Work request: A line belongs in the answer if it contains "Content"; copy every such line from the entries below.

Extracted entries:
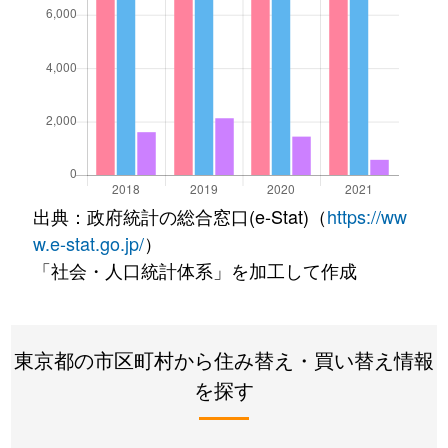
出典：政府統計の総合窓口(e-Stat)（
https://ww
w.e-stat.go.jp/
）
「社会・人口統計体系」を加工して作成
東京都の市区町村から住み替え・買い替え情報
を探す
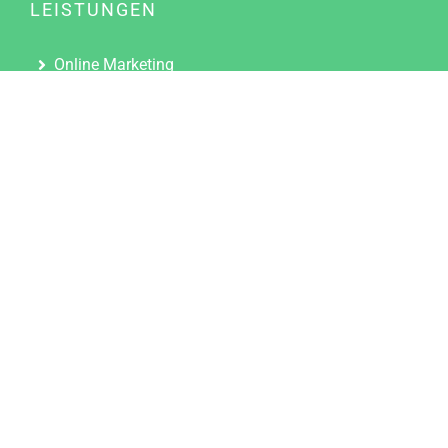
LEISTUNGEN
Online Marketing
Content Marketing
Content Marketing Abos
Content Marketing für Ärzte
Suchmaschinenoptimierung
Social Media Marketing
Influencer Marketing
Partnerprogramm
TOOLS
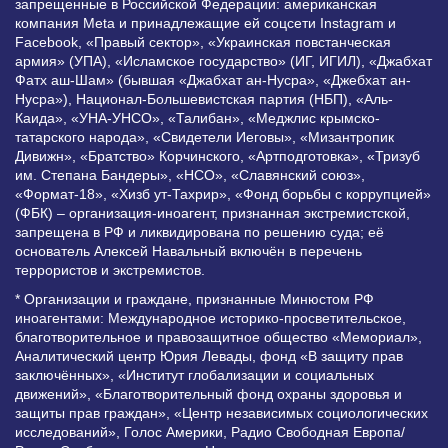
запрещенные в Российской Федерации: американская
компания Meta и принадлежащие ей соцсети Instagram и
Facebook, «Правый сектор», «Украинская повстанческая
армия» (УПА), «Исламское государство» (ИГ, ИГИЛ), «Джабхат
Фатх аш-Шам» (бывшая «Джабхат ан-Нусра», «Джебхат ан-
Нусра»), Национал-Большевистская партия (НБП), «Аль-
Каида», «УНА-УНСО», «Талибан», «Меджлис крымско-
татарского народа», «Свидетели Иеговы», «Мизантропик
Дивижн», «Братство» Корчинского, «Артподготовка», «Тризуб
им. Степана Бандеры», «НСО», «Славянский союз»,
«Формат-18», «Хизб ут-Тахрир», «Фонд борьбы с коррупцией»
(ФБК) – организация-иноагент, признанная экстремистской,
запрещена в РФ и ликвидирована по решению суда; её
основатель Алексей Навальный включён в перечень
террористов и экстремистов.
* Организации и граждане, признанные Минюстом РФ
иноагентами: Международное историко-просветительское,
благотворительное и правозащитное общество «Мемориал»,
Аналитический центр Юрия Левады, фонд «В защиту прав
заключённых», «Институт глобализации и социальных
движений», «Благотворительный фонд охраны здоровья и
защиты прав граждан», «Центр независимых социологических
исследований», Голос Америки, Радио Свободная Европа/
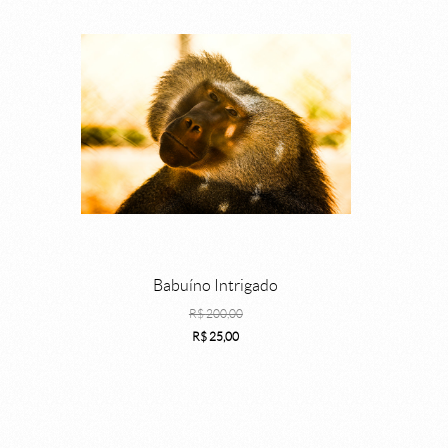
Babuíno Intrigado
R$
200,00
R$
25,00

Solution below:
Content Marketing
Content Marketing Abos
Content Marketing für Ärzte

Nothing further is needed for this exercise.